如图2所示,应用程序框架层可以包括窗口管理器,内容提供器,视图系统,资源管理器,通知管理器,活动管理器,输入管理器等。
窗口管理器提供窗口管理服务(Window Manager Service,WMS),WMS可以用于窗口管理、窗口动画管理、surface管理以及作为输入系统的中转站。
内容提供器用来存放和获取数据,并使这些数据可以被应用程序访问。该数据可以包括视频,图像,音频,拨打和接听的电话,浏览历史和书签,电话簿等。
视图系统包括可视控件,例如显示文字的控件,显示图片的控件等。视图系统可用于构建应用程序。显示界面可以由一个或多个视图组成的。例如,包括短信通知图标的显示界面,可以包括显示文字的视图以及显示图片的视图。
资源管理器为应用程序提供各种资源,比如本地化字符串,图标,图片,布局文件,视频文件等等。
通知管理器使应用程序可以在状态栏中显示通知信息,可以用于传达告知类型的消息,可以短暂停留后自动消失,无需用户交互。比如通知管理器被用于告知下载完成,消息提醒等。通知管理器还可以是以图表或者滚动条文本形式出现在系统顶部状态栏的通知,例如后台运行的应用程序的通知,还可以是以对话窗口形式出现在屏幕上的通知。例如在状态栏提示文本信息,发出提示音,电子设备振动,指示灯闪烁等。

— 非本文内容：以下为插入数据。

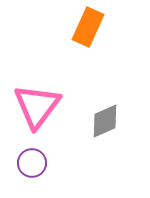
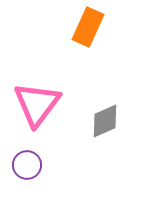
pink triangle: moved 2 px up
purple circle: moved 5 px left, 2 px down
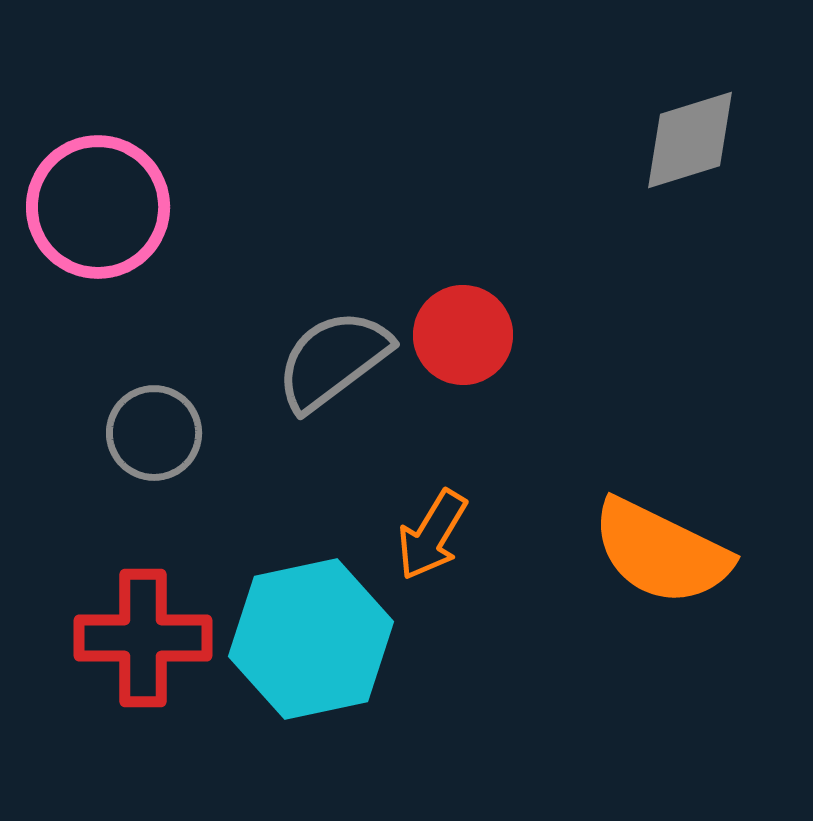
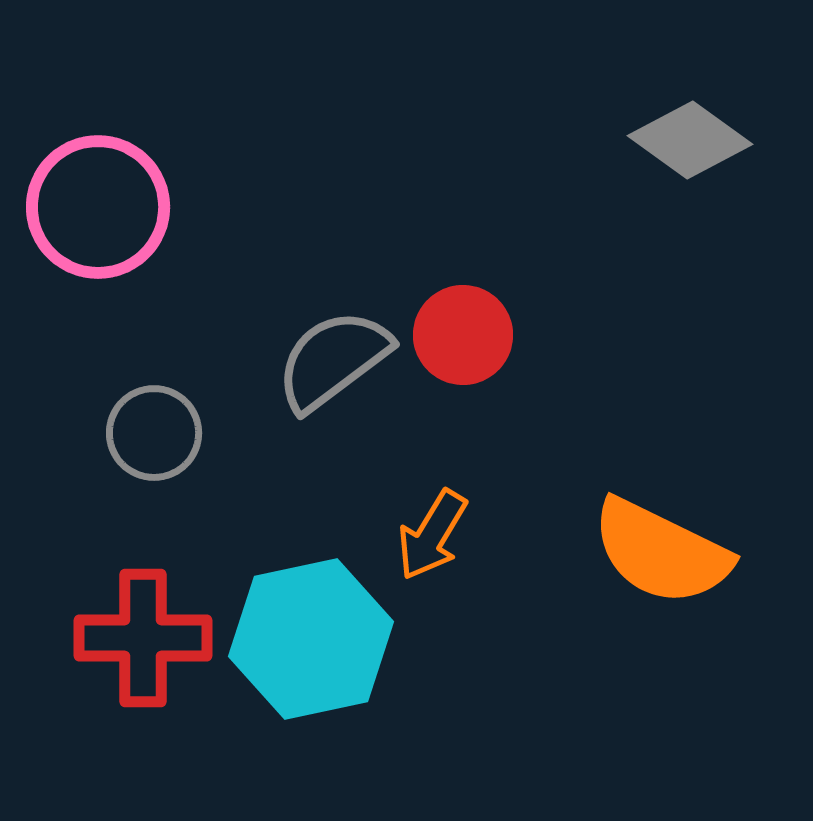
gray diamond: rotated 53 degrees clockwise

活动管理器可以提供活动管理服务(Activity Manager Service,AMS),AMS可以用于系统组件(例如活动、服务、内容提供者、广播接收器)的启动、切换、调度以及应用进程的管理和调度工作。
输入管理器可以提供输入管理服务(Input Manager Service,IMS),IMS可以用于管理系统的输入,例如触摸屏输入、按键输入、传感器输入等。IMS从输入设备节点取出事件,通过和WMS的交互,将事件分配至合适的窗口。
安卓运行时包括核心库和安卓运行时。安卓运行时负责将源代码转换为机器码。安卓运行时主要包括采用提前(ahead or time,AOT)编译技术和及时(just in time,JIT)编译技术。

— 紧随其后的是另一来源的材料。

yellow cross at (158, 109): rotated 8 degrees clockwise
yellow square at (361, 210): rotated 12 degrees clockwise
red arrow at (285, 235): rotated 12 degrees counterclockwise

核心库主要用于提供基本的Java类库的功能,例如基础数据结构、数学、IO、工具、数据库、网络等库。核心库为用户进行安卓应用开发提供了API。
原生C/C++库可以包括多个功能模块。例如:表面管理器(surface manager),媒体框架(Media Framework),libc,OpenGL ES、SQLite、Webkit等。
其中,表面管理器用于对显示子系统进行管理,并且为多个应用程序提供了2D和3D图层的融合。媒体框架支持多种常用的音频,视频格式回放和录制,以及静态图像文件等。媒体库可以支持多种音视频编码格式,例如:MPEG4,H.264,MP3,AAC,AMR,JPG,PNG等。OpenGL ES提供应用程序中2D图形和3D图形的绘制和操作。SQLite为电子设备100的应用程序提供轻量级关系型数据库。
硬件抽象层运行于用户空间(user space),对内核层驱动进行封装,向上层提供调用接口。
内核层是硬件和软件之间的层。内核层至少包含显示驱动,摄像头驱动,音频驱动,传感器驱动。
下面结合捕获拍照场景,示例性说明电子设备100软件以及硬件的工作流程。
当触摸传感器180K接收到触摸操作,相应的硬件中断被发给内核层。内核层将触摸操作加工成原始输入事件(包括触摸坐标,触摸操作的时间戳等信息)。原始输入事件被存储在内核层。应用程序框架层从内核层获取原始输入事件,识别该输入事件所对应的控件。以该触摸操作是触摸单击操作,该单击操作所对应的控件为相机应用图标的控件为例,相机应用调用应用框架层的接口,启动相机应用,进而通过调用内核层启动摄像头驱动,通过摄像模组193捕获静态图像或视频。
为了便于理解,本申请以下实施例将以具有图1和图2所示结构的电子设备为例,结合附图和应用场景,对本申请实施例提供的方法进行具体说明。
首先以电子设备是智能电视为例对本申请设备控制方法进行说明。
本申请设备控制方法可以作为电子设备的操作系统提供的功能,或者作为电子设备的第三方应用(application,App)提供的功能,假设该功能称为智能交互功能,用户可以从操作系统或者第三方应用中打开该智能交互功能所在界面。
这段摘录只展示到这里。